Your goal:
Type out the records that follow, exactly as given.
....
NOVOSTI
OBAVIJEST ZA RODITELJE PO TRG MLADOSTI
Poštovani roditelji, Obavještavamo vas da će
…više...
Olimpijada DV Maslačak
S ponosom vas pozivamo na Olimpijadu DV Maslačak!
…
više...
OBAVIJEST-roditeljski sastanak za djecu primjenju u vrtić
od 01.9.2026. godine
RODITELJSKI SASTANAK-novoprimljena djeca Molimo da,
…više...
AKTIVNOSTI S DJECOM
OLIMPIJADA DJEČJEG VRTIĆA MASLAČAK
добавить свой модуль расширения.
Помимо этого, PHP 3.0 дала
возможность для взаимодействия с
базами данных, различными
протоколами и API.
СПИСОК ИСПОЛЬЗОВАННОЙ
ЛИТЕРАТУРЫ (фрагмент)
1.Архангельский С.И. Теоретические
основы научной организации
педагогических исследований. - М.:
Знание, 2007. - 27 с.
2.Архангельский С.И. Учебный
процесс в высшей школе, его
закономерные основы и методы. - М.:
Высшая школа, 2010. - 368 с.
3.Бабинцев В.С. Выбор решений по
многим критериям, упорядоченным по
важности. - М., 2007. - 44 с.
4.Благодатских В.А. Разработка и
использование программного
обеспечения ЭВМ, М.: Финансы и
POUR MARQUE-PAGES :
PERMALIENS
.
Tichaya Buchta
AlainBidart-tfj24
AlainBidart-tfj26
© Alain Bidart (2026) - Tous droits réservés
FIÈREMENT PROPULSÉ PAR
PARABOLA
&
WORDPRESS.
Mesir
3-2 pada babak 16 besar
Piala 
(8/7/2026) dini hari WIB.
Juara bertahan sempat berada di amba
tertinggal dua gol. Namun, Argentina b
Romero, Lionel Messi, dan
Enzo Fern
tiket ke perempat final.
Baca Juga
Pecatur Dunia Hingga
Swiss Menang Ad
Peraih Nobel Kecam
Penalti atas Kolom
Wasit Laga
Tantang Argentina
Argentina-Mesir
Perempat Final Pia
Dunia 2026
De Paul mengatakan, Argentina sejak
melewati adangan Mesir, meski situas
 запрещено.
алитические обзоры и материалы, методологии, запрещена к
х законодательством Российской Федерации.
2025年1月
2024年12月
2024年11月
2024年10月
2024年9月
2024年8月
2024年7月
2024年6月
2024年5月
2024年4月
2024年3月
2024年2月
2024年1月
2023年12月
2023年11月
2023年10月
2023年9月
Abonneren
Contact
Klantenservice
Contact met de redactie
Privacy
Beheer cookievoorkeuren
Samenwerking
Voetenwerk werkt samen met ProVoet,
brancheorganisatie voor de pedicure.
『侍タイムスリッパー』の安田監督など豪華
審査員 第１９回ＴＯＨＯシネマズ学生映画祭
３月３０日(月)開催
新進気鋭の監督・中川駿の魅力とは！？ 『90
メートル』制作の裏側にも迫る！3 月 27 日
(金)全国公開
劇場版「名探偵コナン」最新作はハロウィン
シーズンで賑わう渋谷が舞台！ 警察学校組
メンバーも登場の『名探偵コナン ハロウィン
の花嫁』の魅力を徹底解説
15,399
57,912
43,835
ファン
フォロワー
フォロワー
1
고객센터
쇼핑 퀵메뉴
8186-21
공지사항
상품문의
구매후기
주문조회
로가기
....
Task answer:
NOVOSTI
OBAVIJEST ZA RODITELJE PO TRG MLADOSTI
Poštovani roditelji, Obavještavamo vas da će
…više...
Olimpijada DV Maslačak
S ponosom vas pozivamo na Olimpijadu DV Maslačak!
…
više...
OBAVIJEST-roditeljski sastanak za djecu primjenju u vrtić
od 01.9.2026. godine
RODITELJSKI SASTANAK-novoprimljena djeca Molimo da,
…više...
AKTIVNOSTI S DJECOM
OLIMPIJADA DJEČJEG VRTIĆA MASLAČAK
добавить свой модуль расширения.
Помимо этого, PHP 3.0 дала
возможность для взаимодействия с
базами данных, различными
протоколами и API.
СПИСОК ИСПОЛЬЗОВАННОЙ
ЛИТЕРАТУРЫ (фрагмент)
1.Архангельский С.И. Теоретические
основы научной организации
педагогических исследований. - М.:
Знание, 2007. - 27 с.
2.Архангельский С.И. Учебный
процесс в высшей школе, его
закономерные основы и методы. - М.:
Высшая школа, 2010. - 368 с.
3.Бабинцев В.С. Выбор решений по
многим критериям, упорядоченным по
важности. - М., 2007. - 44 с.
4.Благодатских В.А. Разработка и
использование программного
обеспечения ЭВМ, М.: Финансы и
POUR MARQUE-PAGES :
PERMALIENS
.
Tichaya Buchta
AlainBidart-tfj24
AlainBidart-tfj26
© Alain Bidart (2026) - Tous droits réservés
FIÈREMENT PROPULSÉ PAR
PARABOLA
&
WORDPRESS.
Mesir
3-2 pada babak 16 besar
Piala 
(8/7/2026) dini hari WIB.
Juara bertahan sempat berada di amba
tertinggal dua gol. Namun, Argentina b
Romero, Lionel Messi, dan
Enzo Fern
tiket ke perempat final.
Baca Juga
Pecatur Dunia Hingga
Swiss Menang Ad
Peraih Nobel Kecam
Penalti atas Kolom
Wasit Laga
Tantang Argentina
Argentina-Mesir
Perempat Final Pia
Dunia 2026
De Paul mengatakan, Argentina sejak
melewati adangan Mesir, meski situas
 запрещено.
алитические обзоры и материалы, методологии, запрещена к
х законодательством Российской Федерации.
2025年1月
2024年12月
2024年11月
2024年10月
2024年9月
2024年8月
2024年7月
2024年6月
2024年5月
2024年4月
2024年3月
2024年2月
2024年1月
2023年12月
2023年11月
2023年10月
2023年9月
Abonneren
Contact
Klantenservice
Contact met de redactie
Privacy
Beheer cookievoorkeuren
Samenwerking
Voetenwerk werkt samen met ProVoet,
brancheorganisatie voor de pedicure.
『侍タイムスリッパー』の安田監督など豪華
審査員 第１９回ＴＯＨＯシネマズ学生映画祭
３月３０日(月)開催
新進気鋭の監督・中川駿の魅力とは！？ 『90
メートル』制作の裏側にも迫る！3 月 27 日
(金)全国公開
劇場版「名探偵コナン」最新作はハロウィン
シーズンで賑わう渋谷が舞台！ 警察学校組
メンバーも登場の『名探偵コナン ハロウィン
の花嫁』の魅力を徹底解説
15,399
57,912
43,835
ファン
フォロワー
フォロワー
1
고객센터
쇼핑 퀵메뉴
8186-21
공지사항
상품문의
구매후기
주문조회
로가기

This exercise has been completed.